Os dias seguintes de um desempregado...

Ficou desempregado, foi toda a vida empresário e gestor. Foram muitos desafios bem sucedidos, sempre partilhados com os seus colaboradores. Depois de muitas dificuldades e muita luta para manter a empresa em funcionamento e os postos de trabalho daqueles que sempre nele confiaram viu-se forçado a fazer o que nunca pensou fazer, encerrar a empresa.
De um dia para o outro tornou-se desempregado e agora depende de uma entidade patronal chamada Segurança Social. Dirigiu-se à SS para se apresentar, conhecer os seus direitos e as suas obrigações.
O subsídio de desemprego não irá receber por agora porque a SS ainda não dsipõe da aplicação informática que gere o subsídio de desemprego dos empresários/gerentes. Ficou estupefacto quando a funcionária lhe comunicou que ficasse descansado porque recebia tudo de uma vez lá para Outubro/Novembro. Quando reagiu que era agora que o subsídio fazia falta, a funcionária prontamente respondeu que era assim, tinha que esperar. 
Bom, mas as obrigações do desempregado entraram imediatamente em vigor. Impressionaram-me as seguintes, pelo estatuto equivalente a "arguido": 
- apresentação quinzenal na Junta de Freguesia da área de residência.
- deslocações ao estrangeiro só com autorização expressa do IEFP.
O desempregado em questão é licenciado em Direito, tem um MBA em Gestão e tem um currículo apreciável de investidor e gestor. Por isso mesmo, a funcionária deu-lhe a escolher de entre uma  lista de acções de formação de gestão aquela que mais lhe interessasse. Pensou que seria uma despesa inútil para o Estado e que não retiraria para seu benefício o que quer que fosse, atendendo ao desfazamento entre o seu currículo académico e profissional e a dita formação "chapa quatro". Chamando a atenção para o facto, questionou se não seria bem mais útil ser contratado pelo IEFP como formador. Com pronta diligência a funcionária reagiu que uma tal situação não estava prevista, sugerindo que apresentasse superiormente o assunto. 
Os absurdos só agora começavam...

18 comentários:

Bartolomeu disse...

Pois... em paises terceiro mundistas, tudo isto é normal passar-se. Os sistemas informáticos funcionam a carvão, como as locumotivas antigas e a intercomunicação dos serviços é ainda uma utopia. Ele que espere pelo bafejo da sorte este ano ainda...

Pedro disse...

Pois.....falta apenas acrescentar, que a não aceitação de participação nas "formações" sugeridas pelo IEFP - tenham ou não as mesmas enquadramento no percurso profissional do desempregado - é factor de pressão e/ou até mesmo de suspensão do Subsidio.
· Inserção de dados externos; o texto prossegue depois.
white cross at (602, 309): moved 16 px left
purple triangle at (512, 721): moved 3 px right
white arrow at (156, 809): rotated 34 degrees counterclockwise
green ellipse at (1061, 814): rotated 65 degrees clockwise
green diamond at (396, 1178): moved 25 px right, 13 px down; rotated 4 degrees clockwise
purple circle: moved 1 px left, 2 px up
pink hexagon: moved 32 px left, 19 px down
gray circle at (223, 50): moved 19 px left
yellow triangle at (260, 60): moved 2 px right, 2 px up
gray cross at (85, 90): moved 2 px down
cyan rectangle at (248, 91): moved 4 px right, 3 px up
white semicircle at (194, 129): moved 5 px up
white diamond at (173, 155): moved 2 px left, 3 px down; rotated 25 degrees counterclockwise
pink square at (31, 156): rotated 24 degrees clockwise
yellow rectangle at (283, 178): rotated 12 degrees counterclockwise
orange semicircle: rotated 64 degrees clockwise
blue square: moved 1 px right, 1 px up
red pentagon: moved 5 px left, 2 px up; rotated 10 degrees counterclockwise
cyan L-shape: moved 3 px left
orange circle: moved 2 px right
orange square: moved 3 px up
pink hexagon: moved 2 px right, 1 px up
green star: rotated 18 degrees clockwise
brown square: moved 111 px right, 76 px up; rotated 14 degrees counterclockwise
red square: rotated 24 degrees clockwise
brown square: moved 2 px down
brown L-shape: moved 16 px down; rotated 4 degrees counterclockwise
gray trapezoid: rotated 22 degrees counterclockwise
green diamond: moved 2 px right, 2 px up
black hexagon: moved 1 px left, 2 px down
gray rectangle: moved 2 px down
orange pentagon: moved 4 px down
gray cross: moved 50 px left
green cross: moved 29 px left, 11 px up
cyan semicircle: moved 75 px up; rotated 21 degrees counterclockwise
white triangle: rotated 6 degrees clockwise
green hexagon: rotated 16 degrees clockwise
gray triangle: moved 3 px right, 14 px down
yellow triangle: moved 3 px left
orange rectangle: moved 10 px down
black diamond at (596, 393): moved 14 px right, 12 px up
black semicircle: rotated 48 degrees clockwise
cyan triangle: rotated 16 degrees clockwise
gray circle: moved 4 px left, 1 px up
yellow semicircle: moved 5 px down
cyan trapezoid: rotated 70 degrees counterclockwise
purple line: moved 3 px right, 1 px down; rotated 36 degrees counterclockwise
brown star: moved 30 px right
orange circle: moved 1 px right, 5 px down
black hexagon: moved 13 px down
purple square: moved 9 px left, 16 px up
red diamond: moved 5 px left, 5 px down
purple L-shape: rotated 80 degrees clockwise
Eu, com 22 anos de experiencia de Analista de Sistema, acabei de frequentar um curso de "Programador Informatico", de 3 meses, onde fui quase que compulsivamente inscrito, para não ver o Subsidio cortado.

Acrescenta-se ainda a esta triste conjuntura, que dos 5 Modulos da formação, em 3 deles não foi sequer dáda a matéria e os conteudos previstos -> Os formadores não os dominavam, e limitavam-se a enviar PDF's - dos que qualquer pessoa acede no Google - e a conversar de bola, e de banalidades.

"Avaliações do Curso" - por exemplo no modulo "Programação em C avançada", a nota mais baixa foi 14, varios 18's...um 19' e um 20. Eu, que concretamente já programei muito C, em projectos bem complexos, posso afirmar com toda a segurança que ali, no meio de tanta nota alta e nenhuma nota abaixo de 13, ninguém sabia ou sequer aprendeu, por exemplo, a salvar ou abrir um simples ficheiro em disco, via programa feito em C.

No entretanto, tambem verifiquei que a acçao de formação onde estive, deu trabalho a 6 (supostos) formadores...mas 5 administrativos da papelada...mais 2 tecnicos que dávam suporte aos equipamentos na sala...mas, deduzo, alguns administrativos que centralmente no IEFP.

Nitidamente, continua a olhar-se todos estes processos de formação, num sentido de autofagia...onde a Formação propriamente dita pouco importa, porque o que interessa, no imediato é manter pessoas ocupadas (formadores, tecnicos de suporte, burocraticos e administrativos) e mais que procurar melhoria efectiva, procuram-se Estatisticas e Numeros para apresentar.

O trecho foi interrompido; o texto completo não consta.